Interesting pattern in FP score distribution

loosolab / TOBIAS

Transcription factor Occupancy prediction By Investigation of ATAC-seq Signal

MIT License

188 stars 40 forks source link

Interesting pattern in FP score distribution #190

Closed maxdudek closed 1 year ago

maxdudek commented 1 year ago

Hi,

I have been using TOBIAS as part of my research project, and it's been a great tool.
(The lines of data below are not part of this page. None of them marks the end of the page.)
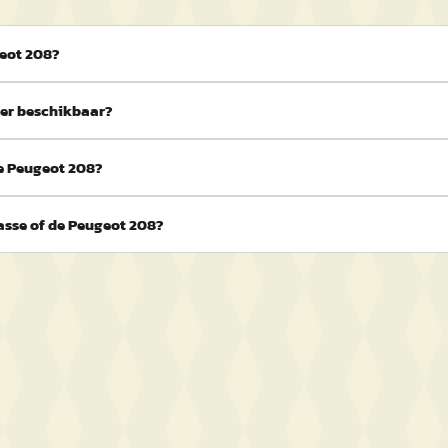
geot 208?
 er beschikbaar?
de Peugeot 208?
asse of de Peugeot 208?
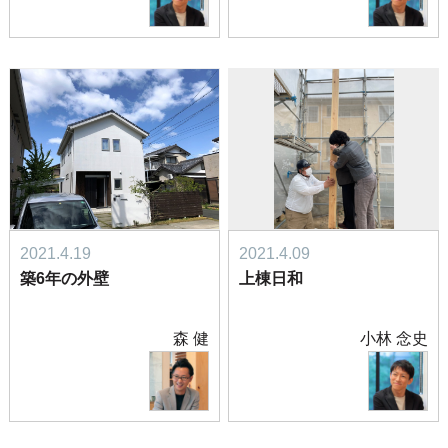
2021.4.19
2021.4.09
築6年の外壁
上棟日和
森 健
小林 念史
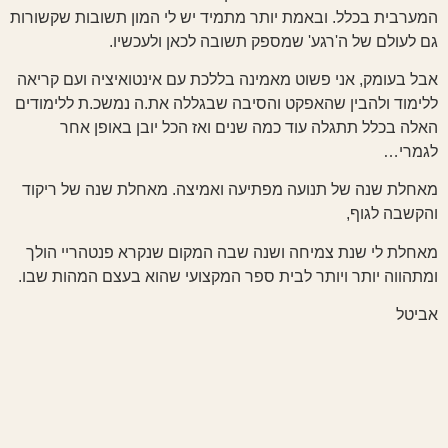
המערבית בכלל. ובאמת יותר מתמיד יש לי המון תשובות שקשורות
גם לעולם של ה'רגע' שמספק תשובה לכאן ולעכשיו.
אבל בעומק, אני פשוט מאמינה בללכת עם אינטואיציה ועם קריאה
ללימוד ולהבין שהאפקט והסיבה שבגללה את.ה נמשכ.ת ללימודים
האלה בכלל תתגלה עוד כמה שנים ואז הכל יובן באופן אחר
לגמרי…
מאחלת שנה של תנועה מפתיעה ואמיצה. מאחלת שנה של ריקוד
והקשבה לגוף,
מאחלת לי שנת צמיחה ושנה שבה המקום שנקרא פנטהריי הולך
ומתהווה יותר ויותר לבית ספר המקצועי שהוא בעצם המהות שבו.
אביטל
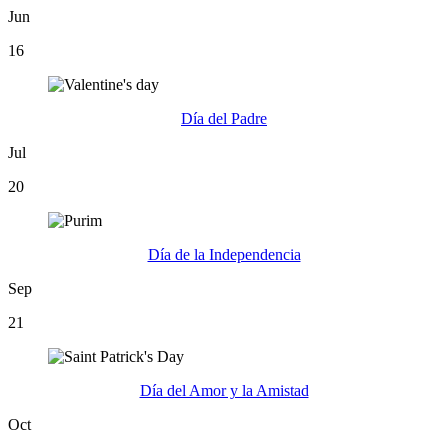
Jun
16
Día del Padre
Jul
20
Día de la Independencia
Sep
21
Día del Amor y la Amistad
Oct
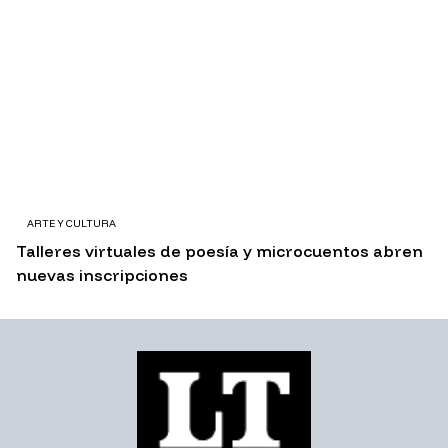
ARTE Y CULTURA
Talleres virtuales de poesía y microcuentos abren
nuevas inscripciones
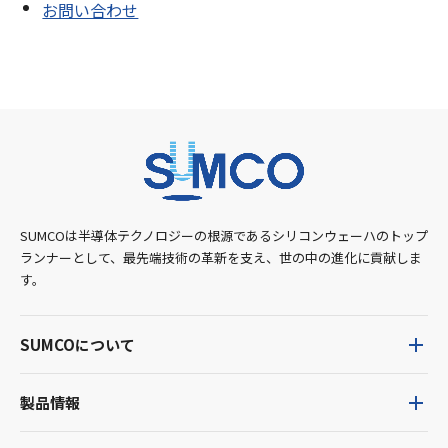
お問い合わせ
SUMCOは半導体テクノロジーの根源であるシリコンウェーハのトップ
ランナーとして、最先端技術の革新を支え、世の中の進化に貢献しま
す。
SUMCOについて
製品情報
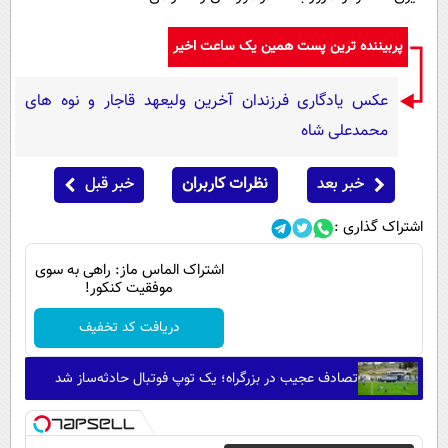
پربیننده ترین پست همین یک ساعت اخیر
عکس یادگاری فرزندان آخرین ولیعهد قاجار و نوه های
محمدعلی شاه
خبر بعد
نظرات کاربران
خبر قبل
اشتراک گذاری :
اشتراک الماس ماز: راهی به سوی
موفقیت کنکور!
دریافت کد تخفیف
تصادف عجیب در بزرگراه؛ یک توپ فوتبال حادثه‌ساز شد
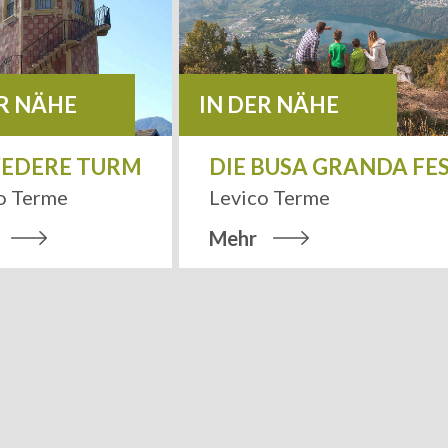
ER NÄHE
IN DER NÄHE
VEDERE TURM
DIE BUSA GRANDA FE
o Terme
Levico Terme
Mehr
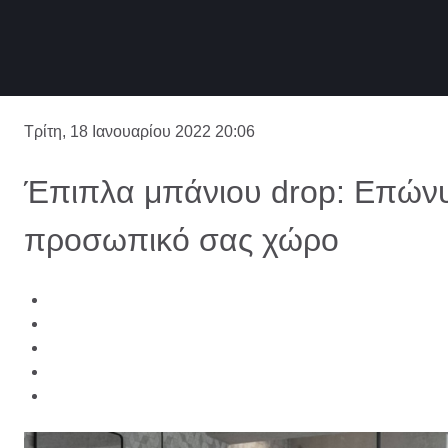
Τρίτη, 18 Ιανουαρίου 2022 20:06
Έπιπλα μπάνιου drop: Επώνυ
προσωπικό σας χώρο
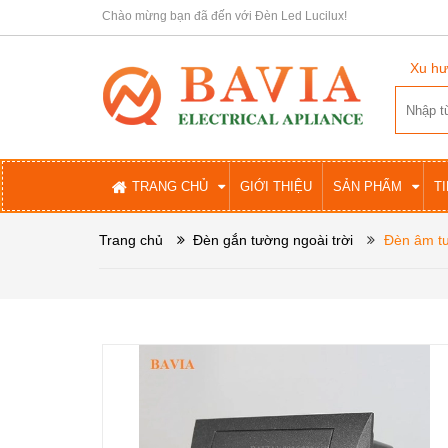
Chào mừng bạn đã đến với Đèn Led Lucilux!
Xu hư
TRANG CHỦ
GIỚI THIỆU
SẢN PHẨM
T
Trang chủ
Đèn gắn tường ngoài trời
Đèn âm t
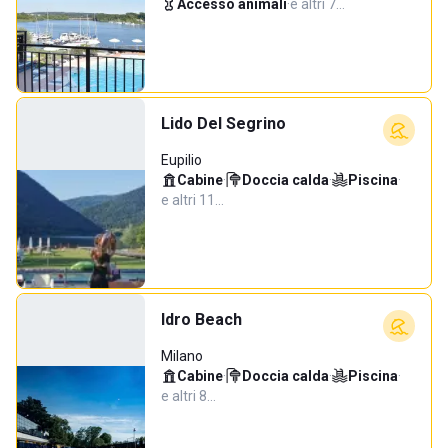
Accesso animali
·
e altri 7…
Lido Del Segrino
Eupilio
Cabine
·
Doccia calda
·
Piscina
·
e altri 11…
Idro Beach
Milano
Cabine
·
Doccia calda
·
Piscina
·
e altri 8…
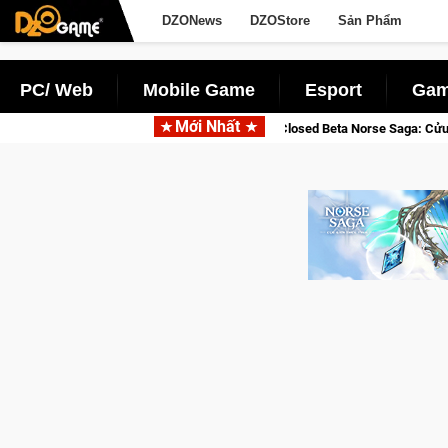
DZONews
DZOStore
Sản Phẩm
PC/ Web
Mobile Game
Esport
Gam
Mới Nhất
a Nhập Closed Beta Norse Saga: Cửu Giới Thức Tỉnh, Săn DJI Osmo Pocket 3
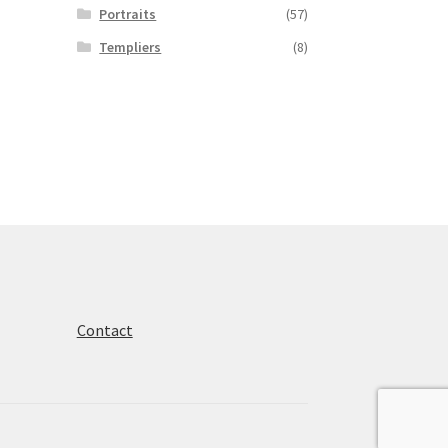
Portraits
(57)
Templiers
(8)
Contact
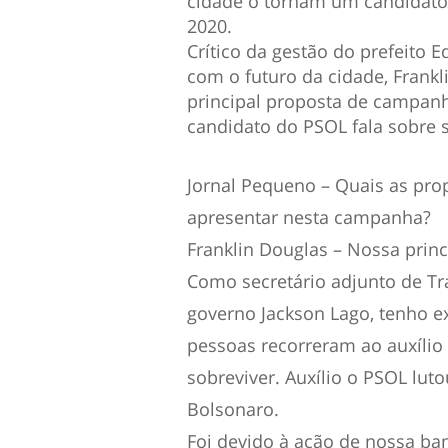
cidade o tornam um candidato 
2020.
Crítico da gestão do prefeito 
com o futuro da cidade, Fran
principal proposta de campanh
candidato do PSOL fala sobre s
Jornal Pequeno – Quais as pro
apresentar nesta campanha?
Franklin Douglas – Nossa prin
Como secretário adjunto de Tr
governo Jackson Lago, tenho e
pessoas recorreram ao auxílio
sobreviver. Auxílio o PSOL luto
Bolsonaro.
Foi devido à ação de nossa ban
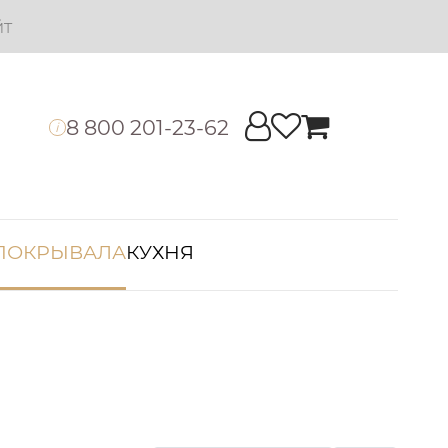
йт
8 800 201-23-62
i
ПОКРЫВАЛА
КУХНЯ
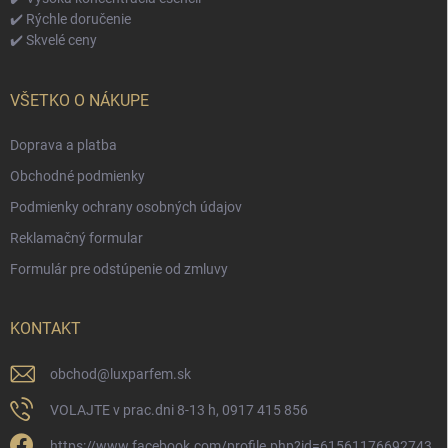
✔️ Rýchle doručenie
✔️ Skvelé ceny
VŠETKO O NÁKUPE
Doprava a platba
Obchodné podmienky
Podmienky ochrany osobných údajov
Reklamačný formular
Formulár pre odstúpenie od zmluvy
KONTAKT
obchod
@
luxparfem.sk
VOLAJTE v prac.dni 8-13 h, 0917 415 856
https://www.facebook.com/profile.php?id=61561176692743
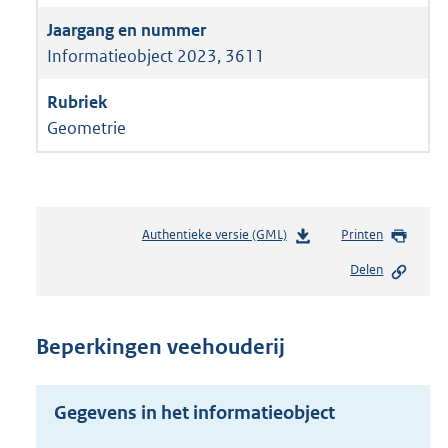
Informatieobject 2023, 3611
Geometrie
Authentieke versie (GML)
b
Printen
e
Delen
s
t
a
n
Beperkingen veehouderij
d
s
g
Gegevens in het informatieobject
r
o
I ran TOBIAS ATACorrect and ScoreBigwig on about 50 or so bam files, and plotted the FP score distribution (at a random-ish subset of sites) for each sample:

I'm very curious about the tri-modal pattern that appears in most of these samples, and wonder if you can think of any explanation for it. The peaks occur below the binding threshold, so I'm not concerned about this affecting important results, but it would be nice to know what's happening.

We've tried to separate these sites by:

Length and read depth of the ATAC-seq peaks they belong to
The footprint and background widths that TOBIAS selects when calculating FP score (w_b and w_f). in order to determine if they are associated with the different distribution peaks.

If you have any thoughts on why this happens, it would be greatly appreciated!

msbentsen commented 1 year ago

Hi,

Without knowing the biological background of the data, my initial thought is that it has something to do with the distribution of open chromatin regions from each .bam. Did you use the snakemake pipeline? In that case, the input peak file is a merge of all regions of all 50 .bams (which is intended!). But that also means that not all regions are actually classified as "open" in all .bam-files. So what you might be seeing here are the low-scoring regions within peaks, that are not open in the biological condition.

These sites still receive footprint scores, since they are in the input peaks file, but they are too low to be assigned as bound. Why it is then trimodal and not bimodal... good question :-) But the first large pointy peak in each distribution is definitely "sites which were scored in this condition but are not actually open".

maxdudek commented 1 year ago

Ahh thank you that's very helpful! I did not use the snakemake pipeline, but I have been using the same peak file for all samples, which is a merge of all of the bams. Makes sense! I may want to rerun with sample-specific input peaks and see what happens then.

msbentsen commented 1 year ago

In general, you want to use .bed-files with all peaks in them, as this enables finding the "differential" peaks. If you only have peaks from one condition, the volcano-plots might be very skewed to one direction in the final plot. But for testing, yes it might be interesting to try it with the sample-specific input!